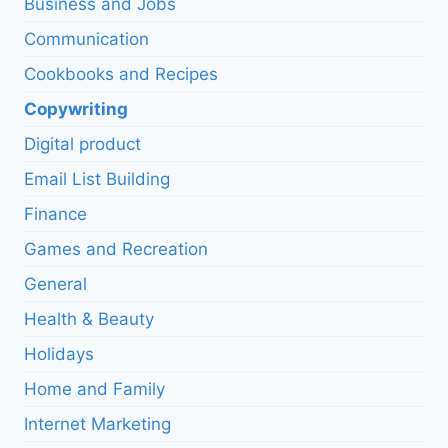
Business and Jobs
Communication
Cookbooks and Recipes
Copywriting
Digital product
Email List Building
Finance
Games and Recreation
General
Health & Beauty
Holidays
Home and Family
Internet Marketing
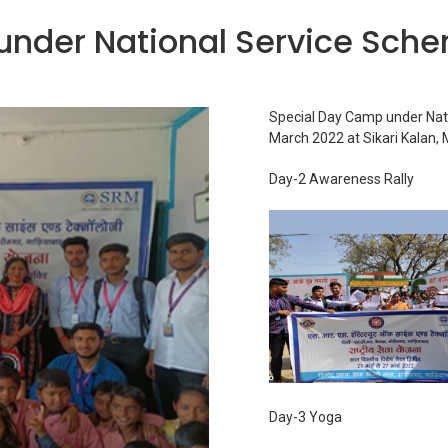
under National Service Sch
Special Day Camp under Nat
March 2022 at Sikari Kalan,
Day-2 Awareness Rally
Day-3 Yoga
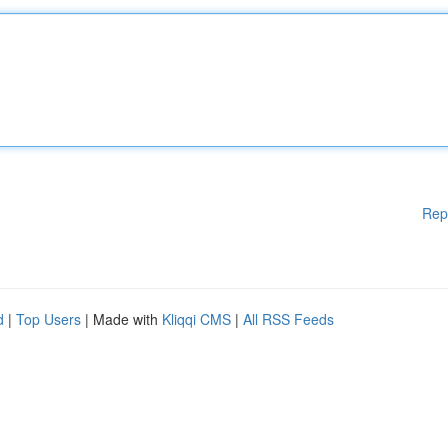
Rep
d
|
Top Users
| Made with
Kliqqi CMS
|
All RSS Feeds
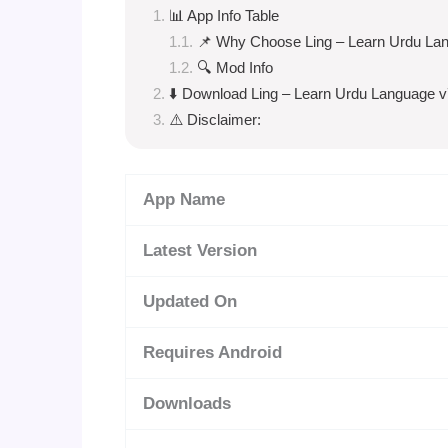
📊 App Info Table
📌 Why Choose Ling – Learn Urdu La
🔍 Mod Info
⬇️ Download Ling – Learn Urdu Language v
⚠️ Disclaimer:
App Name
Latest Version
Updated On
Requires Android
Downloads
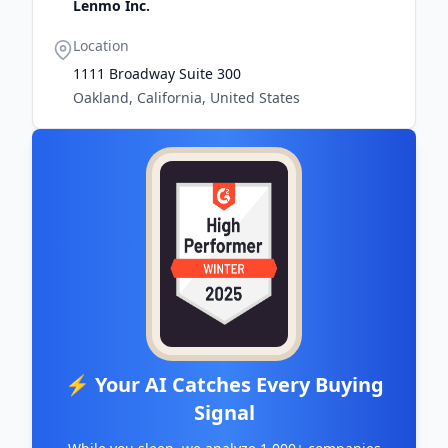
Lenmo Inc.
Location
1111 Broadway Suite 300
Oakland, California, United States
⚡ Your AI Catches Every Buying
Signal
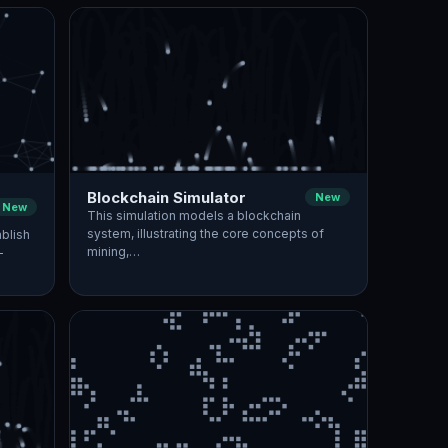
Blockchain Simulator
New
New
This simulation models a blockchain
system, illustrating the core concepts of
blish
mining,…
—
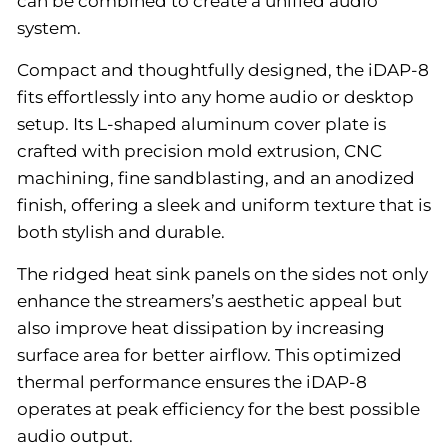
can be combined to create a unified audio
system.
Compact and thoughtfully designed, the iDAP-8
fits effortlessly into any home audio or desktop
setup. Its L-shaped aluminum cover plate is
crafted with precision mold extrusion, CNC
machining, fine sandblasting, and an anodized
finish, offering a sleek and uniform texture that is
both stylish and durable.
The ridged heat sink panels on the sides not only
enhance the streamers’s aesthetic appeal but
also improve heat dissipation by increasing
surface area for better airflow. This optimized
thermal performance ensures the iDAP-8
operates at peak efficiency for the best possible
audio output.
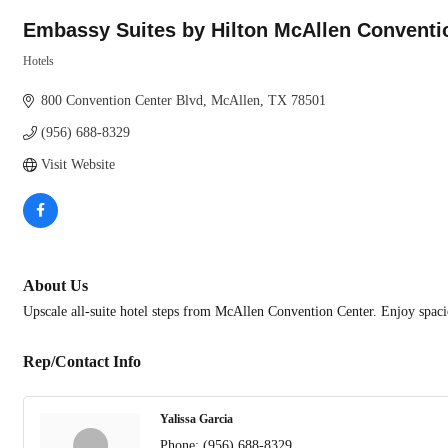
Embassy Suites by Hilton McAllen Conventi
Hotels
Categories
800 Convention Center Blvd
McAllen
TX
78501
(956) 688-8329
Visit Website
About Us
Upscale all-suite hotel steps from McAllen Convention Center. Enjoy spacio
Rep/Contact Info
Yalissa Garcia
Phone:
(956) 688-8329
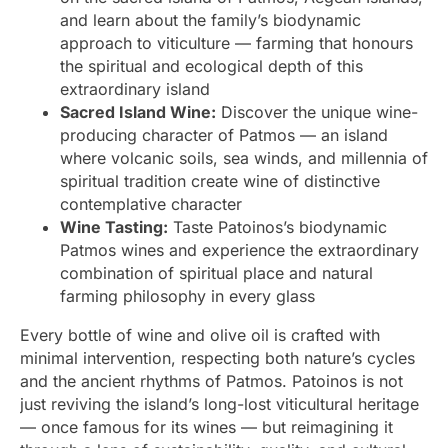
and learn about the family’s biodynamic
approach to viticulture — farming that honours
the spiritual and ecological depth of this
extraordinary island
Sacred Island Wine:
Discover the unique wine-
producing character of Patmos — an island
where volcanic soils, sea winds, and millennia of
spiritual tradition create wine of distinctive
contemplative character
Wine Tasting:
Taste Patoinos’s biodynamic
Patmos wines and experience the extraordinary
combination of spiritual place and natural
farming philosophy in every glass
Every bottle of wine and olive oil is crafted with
minimal intervention, respecting both nature’s cycles
and the ancient rhythms of Patmos. Patoinos is not
just reviving the island’s long-lost viticultural heritage
— once famous for its wines — but reimagining it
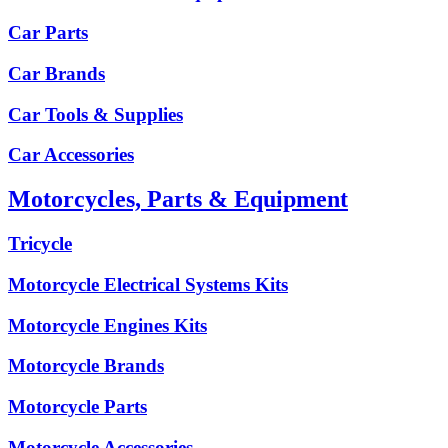
Car Parts
Car Brands
Car Tools & Supplies
Car Accessories
Motorcycles, Parts & Equipment
Tricycle
Motorcycle Electrical Systems Kits
Motorcycle Engines Kits
Motorcycle Brands
Motorcycle Parts
Motorcycle Accessories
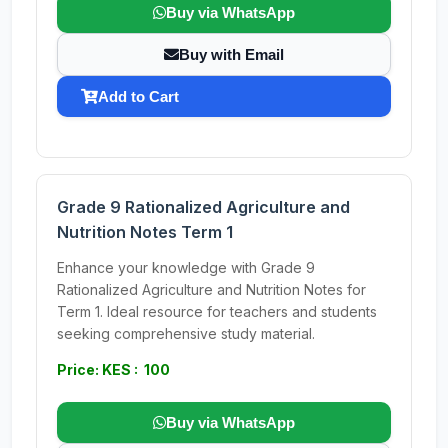
Buy via WhatsApp
Buy with Email
Add to Cart
Grade 9 Rationalized Agriculture and
Nutrition Notes Term 1
Enhance your knowledge with Grade 9
Rationalized Agriculture and Nutrition Notes for
Term 1. Ideal resource for teachers and students
seeking comprehensive study material.
Price: KES : 100
Buy via WhatsApp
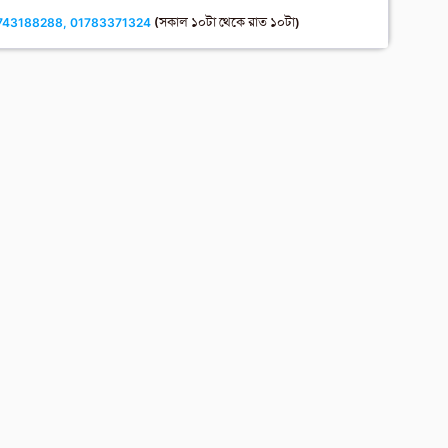
743188288, 01783371324
(সকাল ১০টা থেকে রাত ১০টা)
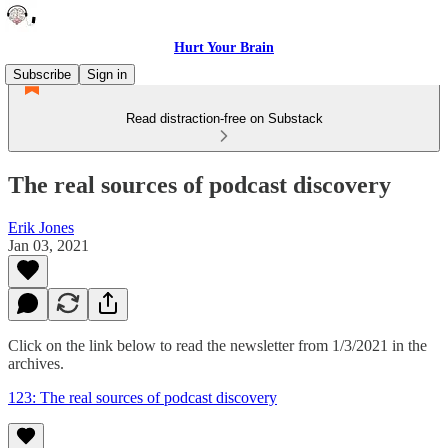
Hurt Your Brain
Subscribe
Sign in
Read distraction-free on Substack
The real sources of podcast discovery
Erik Jones
Jan 03, 2021
Click on the link below to read the newsletter from 1/3/2021 in the
archives.
123: The real sources of podcast discovery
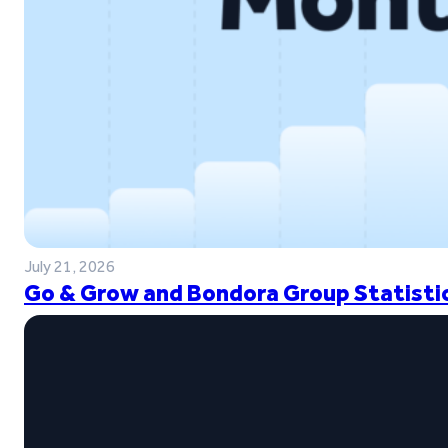
July 21, 2026
Go & Grow and Bondora Group Statistic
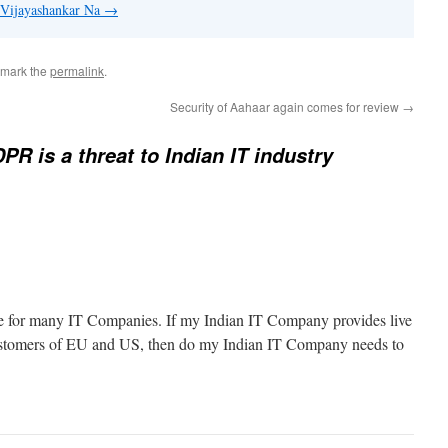
y Vijayashankar Na
→
kmark the
permalink
.
Security of Aahaar again comes for review
→
R is a threat to Indian IT industry
icle for many IT Companies. If my Indian IT Company provides live
customers of EU and US, then do my Indian IT Company needs to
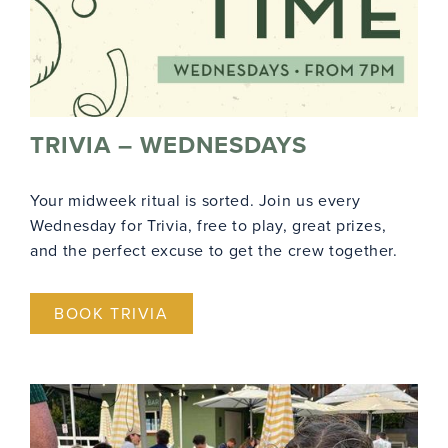
TRIVIA – WEDNESDAYS
Your midweek ritual is sorted. Join us every
Wednesday for Trivia, free to play, great prizes,
and the perfect excuse to get the crew together.
BOOK TRIVIA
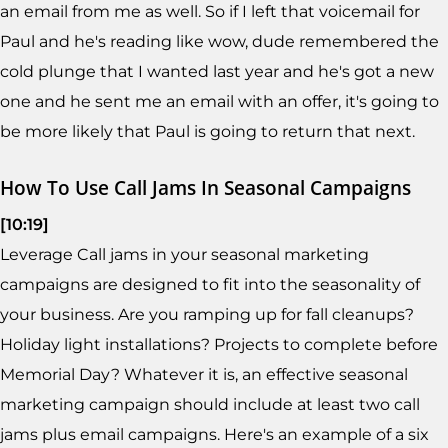
an email from me as well. So if I left that voicemail for
Paul and he's reading like wow, dude remembered the
cold plunge that I wanted last year and he's got a new
one and he sent me an email with an offer, it's going to
be more likely that Paul is going to return that next.
How To Use Call Jams In Seasonal Campaigns
[10:19]
Leverage Call jams in your seasonal marketing
campaigns are designed to fit into the seasonality of
your business. Are you ramping up for fall cleanups?
Holiday light installations? Projects to complete before
Memorial Day? Whatever it is, an effective seasonal
marketing campaign should include at least two call
jams plus email campaigns. Here's an example of a six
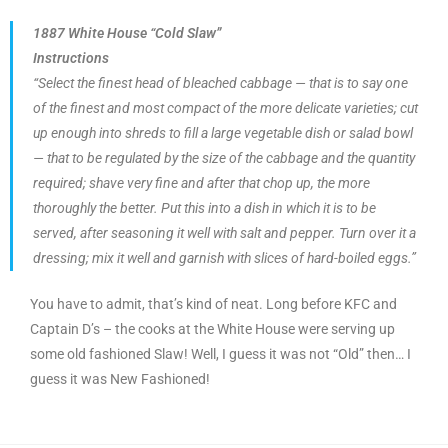
1887 White House “Cold Slaw”
Instructions
“Select the finest head of bleached cabbage — that is to say one
of the finest and most compact of the more delicate varieties; cut
up enough into shreds to fill a large vegetable dish or salad bowl
— that to be regulated by the size of the cabbage and the quantity
required; shave very fine and after that chop up, the more
thoroughly the better. Put this into a dish in which it is to be
served, after seasoning it well with salt and pepper. Turn over it a
dressing; mix it well and garnish with slices of hard-boiled eggs.”
You have to admit, that’s kind of neat. Long before KFC and
Captain D’s – the cooks at the White House were serving up
some old fashioned Slaw! Well, I guess it was not “Old” then… I
guess it was New Fashioned!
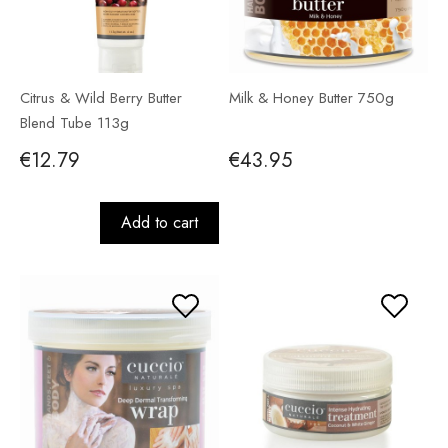
Citrus & Wild Berry Butter
Milk & Honey Butter 750g
Blend Tube 113g
€12.79
€43.95
Add to cart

-*-*-

» Directions
Set the pictures aside and retype exactly the lines above from the line with "marketing campaign should" to the line with "up enough into", both included, adding no others.

» Answer section
marketing campaign should include at least two call
jams plus email campaigns. Here's an example of a six
1887 White House “Cold Slaw”
Instructions
“Select the finest head of bleached cabbage — that is to say one
of the finest and most compact of the more delicate varieties; cut
up enough into shreds to fill a large vegetable dish or salad bowl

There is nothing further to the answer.